TASK TO CARRY OUT: All of the data that follows should be written out exactly.

INFORMATION SHOWN:
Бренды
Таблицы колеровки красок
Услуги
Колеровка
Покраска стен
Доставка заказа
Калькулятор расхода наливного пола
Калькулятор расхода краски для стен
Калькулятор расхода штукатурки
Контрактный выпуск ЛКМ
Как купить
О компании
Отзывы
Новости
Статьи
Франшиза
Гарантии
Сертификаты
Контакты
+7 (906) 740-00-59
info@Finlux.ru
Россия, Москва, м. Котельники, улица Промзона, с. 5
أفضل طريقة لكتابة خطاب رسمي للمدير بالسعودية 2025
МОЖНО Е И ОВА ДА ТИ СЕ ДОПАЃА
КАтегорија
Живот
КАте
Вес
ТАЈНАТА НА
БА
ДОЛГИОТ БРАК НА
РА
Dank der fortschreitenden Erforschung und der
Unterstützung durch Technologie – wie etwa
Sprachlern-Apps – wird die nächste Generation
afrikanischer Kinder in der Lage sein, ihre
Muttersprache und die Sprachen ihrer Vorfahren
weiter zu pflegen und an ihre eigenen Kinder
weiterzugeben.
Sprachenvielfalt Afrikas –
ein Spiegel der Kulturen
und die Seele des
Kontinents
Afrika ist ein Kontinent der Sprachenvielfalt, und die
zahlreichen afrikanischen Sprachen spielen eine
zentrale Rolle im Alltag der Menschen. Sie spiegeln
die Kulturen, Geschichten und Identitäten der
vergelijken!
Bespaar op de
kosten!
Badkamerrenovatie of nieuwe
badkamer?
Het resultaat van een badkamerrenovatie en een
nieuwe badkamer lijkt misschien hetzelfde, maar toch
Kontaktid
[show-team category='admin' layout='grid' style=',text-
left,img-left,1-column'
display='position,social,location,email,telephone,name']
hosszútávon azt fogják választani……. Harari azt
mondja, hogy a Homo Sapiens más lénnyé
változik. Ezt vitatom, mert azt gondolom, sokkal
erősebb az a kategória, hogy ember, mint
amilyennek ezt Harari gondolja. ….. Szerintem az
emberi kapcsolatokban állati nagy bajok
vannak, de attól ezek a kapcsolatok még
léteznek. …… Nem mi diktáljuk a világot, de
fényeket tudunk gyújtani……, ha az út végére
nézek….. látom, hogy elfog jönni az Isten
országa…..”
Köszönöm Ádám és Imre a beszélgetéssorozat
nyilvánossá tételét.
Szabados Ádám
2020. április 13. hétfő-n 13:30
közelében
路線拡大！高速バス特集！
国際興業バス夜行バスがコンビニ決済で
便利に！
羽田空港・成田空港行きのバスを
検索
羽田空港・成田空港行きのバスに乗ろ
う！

YOUR SOLUTION:
Бренды
Таблицы колеровки красок
Услуги
Колеровка
Покраска стен
Доставка заказа
Калькулятор расхода наливного пола
Калькулятор расхода краски для стен
Калькулятор расхода штукатурки
Контрактный выпуск ЛКМ
Как купить
О компании
Отзывы
Новости
Статьи
Франшиза
Гарантии
Сертификаты
Контакты
+7 (906) 740-00-59
info@Finlux.ru
Россия, Москва, м. Котельники, улица Промзона, с. 5
أفضل طريقة لكتابة خطاب رسمي للمدير بالسعودية 2025
МОЖНО Е И ОВА ДА ТИ СЕ ДОПАЃА
КАтегорија
Живот
КАте
Вес
ТАЈНАТА НА
БА
ДОЛГИОТ БРАК НА
РА
Dank der fortschreitenden Erforschung und der
Unterstützung durch Technologie – wie etwa
Sprachlern-Apps – wird die nächste Generation
afrikanischer Kinder in der Lage sein, ihre
Muttersprache und die Sprachen ihrer Vorfahren
weiter zu pflegen und an ihre eigenen Kinder
weiterzugeben.
Sprachenvielfalt Afrikas –
ein Spiegel der Kulturen
und die Seele des
Kontinents
Afrika ist ein Kontinent der Sprachenvielfalt, und die
zahlreichen afrikanischen Sprachen spielen eine
zentrale Rolle im Alltag der Menschen. Sie spiegeln
die Kulturen, Geschichten und Identitäten der
vergelijken!
Bespaar op de
kosten!
Badkamerrenovatie of nieuwe
badkamer?
Het resultaat van een badkamerrenovatie en een
nieuwe badkamer lijkt misschien hetzelfde, maar toch
Kontaktid
[show-team category='admin' layout='grid' style=',text-
left,img-left,1-column'
display='position,social,location,email,telephone,name']
hosszútávon azt fogják választani……. Harari azt
mondja, hogy a Homo Sapiens más lénnyé
változik. Ezt vitatom, mert azt gondolom, sokkal
erősebb az a kategória, hogy ember, mint
amilyennek ezt Harari gondolja. ….. Szerintem az
emberi kapcsolatokban állati nagy bajok
vannak, de attól ezek a kapcsolatok még
léteznek. …… Nem mi diktáljuk a világot, de
fényeket tudunk gyújtani……, ha az út végére
nézek….. látom, hogy elfog jönni az Isten
országa…..”
Köszönöm Ádám és Imre a beszélgetéssorozat
nyilvánossá tételét.
Szabados Ádám
2020. április 13. hétfő-n 13:30
közelében
路線拡大！高速バス特集！
国際興業バス夜行バスがコンビニ決済で
便利に！
羽田空港・成田空港行きのバスを
検索
羽田空港・成田空港行きのバスに乗ろ
う！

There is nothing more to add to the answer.